[Collected data]
────────────────

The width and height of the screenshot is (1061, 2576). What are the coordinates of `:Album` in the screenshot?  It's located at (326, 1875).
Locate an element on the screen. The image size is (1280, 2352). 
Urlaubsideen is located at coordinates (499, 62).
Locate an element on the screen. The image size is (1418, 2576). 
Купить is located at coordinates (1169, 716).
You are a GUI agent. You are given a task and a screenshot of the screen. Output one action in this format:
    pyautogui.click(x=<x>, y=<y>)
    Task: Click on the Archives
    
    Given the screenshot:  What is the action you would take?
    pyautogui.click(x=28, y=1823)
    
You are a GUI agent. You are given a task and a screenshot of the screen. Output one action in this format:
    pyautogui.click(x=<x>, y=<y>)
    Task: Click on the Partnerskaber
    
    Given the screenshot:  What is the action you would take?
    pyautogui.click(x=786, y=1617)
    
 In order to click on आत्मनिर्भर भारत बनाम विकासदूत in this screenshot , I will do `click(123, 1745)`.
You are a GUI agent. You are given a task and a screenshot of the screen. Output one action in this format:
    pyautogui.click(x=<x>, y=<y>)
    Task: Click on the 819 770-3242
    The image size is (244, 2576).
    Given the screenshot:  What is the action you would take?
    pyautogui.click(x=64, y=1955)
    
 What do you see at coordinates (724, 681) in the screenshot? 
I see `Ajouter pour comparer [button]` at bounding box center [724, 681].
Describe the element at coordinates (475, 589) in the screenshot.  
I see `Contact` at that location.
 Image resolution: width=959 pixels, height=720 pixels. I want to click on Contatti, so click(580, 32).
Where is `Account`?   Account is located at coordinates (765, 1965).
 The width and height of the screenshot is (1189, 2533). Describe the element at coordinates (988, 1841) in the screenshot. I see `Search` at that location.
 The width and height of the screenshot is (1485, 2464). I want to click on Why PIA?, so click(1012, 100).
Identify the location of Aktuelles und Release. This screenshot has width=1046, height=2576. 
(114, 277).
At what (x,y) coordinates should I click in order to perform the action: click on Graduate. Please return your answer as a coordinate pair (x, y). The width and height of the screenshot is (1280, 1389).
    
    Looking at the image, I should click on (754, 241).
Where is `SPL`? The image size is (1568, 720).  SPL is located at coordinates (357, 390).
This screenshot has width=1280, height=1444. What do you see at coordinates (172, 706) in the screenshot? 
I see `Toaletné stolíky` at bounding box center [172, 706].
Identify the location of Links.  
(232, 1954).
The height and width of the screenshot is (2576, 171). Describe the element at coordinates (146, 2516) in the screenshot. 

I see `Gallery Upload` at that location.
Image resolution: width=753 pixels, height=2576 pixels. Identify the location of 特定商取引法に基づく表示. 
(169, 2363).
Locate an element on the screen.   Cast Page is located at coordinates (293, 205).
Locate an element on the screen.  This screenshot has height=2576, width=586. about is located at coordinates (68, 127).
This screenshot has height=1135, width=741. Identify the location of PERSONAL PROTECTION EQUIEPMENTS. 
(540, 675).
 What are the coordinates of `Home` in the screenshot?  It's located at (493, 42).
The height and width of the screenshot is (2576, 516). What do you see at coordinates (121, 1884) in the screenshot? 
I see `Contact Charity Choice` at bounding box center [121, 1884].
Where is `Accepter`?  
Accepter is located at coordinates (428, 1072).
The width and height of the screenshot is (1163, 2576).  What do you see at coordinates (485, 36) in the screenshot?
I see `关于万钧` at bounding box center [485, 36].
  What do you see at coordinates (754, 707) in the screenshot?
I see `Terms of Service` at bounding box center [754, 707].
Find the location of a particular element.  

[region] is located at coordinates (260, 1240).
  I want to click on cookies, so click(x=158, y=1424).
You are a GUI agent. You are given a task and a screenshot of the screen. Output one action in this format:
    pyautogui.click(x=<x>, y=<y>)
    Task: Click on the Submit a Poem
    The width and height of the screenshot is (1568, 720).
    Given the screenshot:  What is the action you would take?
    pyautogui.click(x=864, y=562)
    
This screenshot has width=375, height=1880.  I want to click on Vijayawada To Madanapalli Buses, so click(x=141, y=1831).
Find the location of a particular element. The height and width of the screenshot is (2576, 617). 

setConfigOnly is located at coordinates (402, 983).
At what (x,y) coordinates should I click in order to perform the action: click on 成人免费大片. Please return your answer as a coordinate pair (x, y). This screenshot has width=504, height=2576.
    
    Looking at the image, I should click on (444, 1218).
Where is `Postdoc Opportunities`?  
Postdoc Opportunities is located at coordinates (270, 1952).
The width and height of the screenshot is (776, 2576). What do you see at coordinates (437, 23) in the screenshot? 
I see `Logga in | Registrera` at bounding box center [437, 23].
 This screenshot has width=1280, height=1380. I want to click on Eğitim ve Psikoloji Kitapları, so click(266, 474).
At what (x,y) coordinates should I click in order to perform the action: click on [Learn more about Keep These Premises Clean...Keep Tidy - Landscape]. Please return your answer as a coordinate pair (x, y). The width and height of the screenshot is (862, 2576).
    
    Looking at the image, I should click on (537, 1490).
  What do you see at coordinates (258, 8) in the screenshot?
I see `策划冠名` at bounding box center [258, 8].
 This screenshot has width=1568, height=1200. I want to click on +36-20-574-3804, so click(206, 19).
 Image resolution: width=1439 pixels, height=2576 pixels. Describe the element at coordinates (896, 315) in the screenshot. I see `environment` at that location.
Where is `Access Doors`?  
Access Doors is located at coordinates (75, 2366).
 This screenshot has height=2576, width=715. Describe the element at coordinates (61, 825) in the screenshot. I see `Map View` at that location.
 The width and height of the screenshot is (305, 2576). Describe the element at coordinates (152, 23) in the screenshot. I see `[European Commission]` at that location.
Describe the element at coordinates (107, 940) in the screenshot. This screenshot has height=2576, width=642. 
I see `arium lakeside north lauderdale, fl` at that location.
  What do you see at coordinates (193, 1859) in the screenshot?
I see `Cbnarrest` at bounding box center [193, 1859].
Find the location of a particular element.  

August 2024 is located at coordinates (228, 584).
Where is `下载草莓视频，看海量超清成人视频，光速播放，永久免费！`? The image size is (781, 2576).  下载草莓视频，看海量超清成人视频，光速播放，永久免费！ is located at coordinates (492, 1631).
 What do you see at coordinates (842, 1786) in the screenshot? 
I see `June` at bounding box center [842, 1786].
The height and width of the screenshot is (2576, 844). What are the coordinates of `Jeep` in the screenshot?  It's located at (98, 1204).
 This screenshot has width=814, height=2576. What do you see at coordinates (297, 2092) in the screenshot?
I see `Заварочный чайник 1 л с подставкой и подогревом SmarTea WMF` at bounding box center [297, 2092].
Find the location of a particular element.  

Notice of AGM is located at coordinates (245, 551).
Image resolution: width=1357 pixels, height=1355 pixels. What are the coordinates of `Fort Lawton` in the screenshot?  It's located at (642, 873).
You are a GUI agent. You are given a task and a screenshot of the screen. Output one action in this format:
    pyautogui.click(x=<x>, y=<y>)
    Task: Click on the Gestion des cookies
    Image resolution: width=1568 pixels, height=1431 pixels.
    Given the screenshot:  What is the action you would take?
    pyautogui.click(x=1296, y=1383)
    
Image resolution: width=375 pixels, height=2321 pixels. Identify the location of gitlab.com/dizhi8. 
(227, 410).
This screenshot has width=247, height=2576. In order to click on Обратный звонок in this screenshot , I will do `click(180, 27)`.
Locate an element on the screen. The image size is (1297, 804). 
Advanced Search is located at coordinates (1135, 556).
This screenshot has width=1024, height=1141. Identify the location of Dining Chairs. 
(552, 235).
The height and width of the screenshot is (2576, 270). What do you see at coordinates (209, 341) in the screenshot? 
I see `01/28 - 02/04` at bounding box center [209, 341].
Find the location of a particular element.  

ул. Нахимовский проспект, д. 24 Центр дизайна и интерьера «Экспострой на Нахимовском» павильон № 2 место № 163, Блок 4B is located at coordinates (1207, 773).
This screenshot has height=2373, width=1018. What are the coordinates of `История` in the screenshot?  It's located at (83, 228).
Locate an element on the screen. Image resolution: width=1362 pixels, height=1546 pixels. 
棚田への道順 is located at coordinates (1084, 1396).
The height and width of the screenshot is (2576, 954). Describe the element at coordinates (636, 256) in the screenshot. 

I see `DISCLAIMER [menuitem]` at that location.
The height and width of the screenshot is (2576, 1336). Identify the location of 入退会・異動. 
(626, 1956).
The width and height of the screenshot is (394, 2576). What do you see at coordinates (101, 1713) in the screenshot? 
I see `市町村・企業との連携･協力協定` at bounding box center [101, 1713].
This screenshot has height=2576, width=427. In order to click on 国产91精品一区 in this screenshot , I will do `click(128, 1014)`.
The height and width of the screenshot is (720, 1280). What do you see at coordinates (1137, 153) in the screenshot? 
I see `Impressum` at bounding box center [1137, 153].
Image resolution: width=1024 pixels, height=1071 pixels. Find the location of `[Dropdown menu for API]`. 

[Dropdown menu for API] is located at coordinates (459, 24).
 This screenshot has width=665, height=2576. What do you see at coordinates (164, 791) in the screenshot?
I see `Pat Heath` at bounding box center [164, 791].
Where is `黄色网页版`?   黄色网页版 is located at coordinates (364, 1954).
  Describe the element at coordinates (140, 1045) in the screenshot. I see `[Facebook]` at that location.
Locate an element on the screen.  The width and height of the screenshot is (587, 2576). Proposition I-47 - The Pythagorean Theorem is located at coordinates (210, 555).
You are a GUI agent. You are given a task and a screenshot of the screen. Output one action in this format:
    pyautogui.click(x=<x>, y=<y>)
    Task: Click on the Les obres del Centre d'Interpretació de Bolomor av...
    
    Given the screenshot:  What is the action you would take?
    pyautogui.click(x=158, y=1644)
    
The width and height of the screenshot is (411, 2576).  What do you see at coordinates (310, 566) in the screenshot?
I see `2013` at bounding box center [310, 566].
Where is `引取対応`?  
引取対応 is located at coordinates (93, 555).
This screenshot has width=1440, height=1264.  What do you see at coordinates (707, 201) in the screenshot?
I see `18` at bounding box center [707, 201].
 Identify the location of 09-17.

────────────────

YOUR INSTRUCTIONS :: Every line of the data that includes the word "will" should be copied.

TASK RESULT ::
 In order to click on आत्मनिर्भर भारत बनाम विकासदूत in this screenshot , I will do `click(123, 1745)`.
This screenshot has width=247, height=2576. In order to click on Обратный звонок in this screenshot , I will do `click(180, 27)`.
This screenshot has height=2576, width=427. In order to click on 国产91精品一区 in this screenshot , I will do `click(128, 1014)`.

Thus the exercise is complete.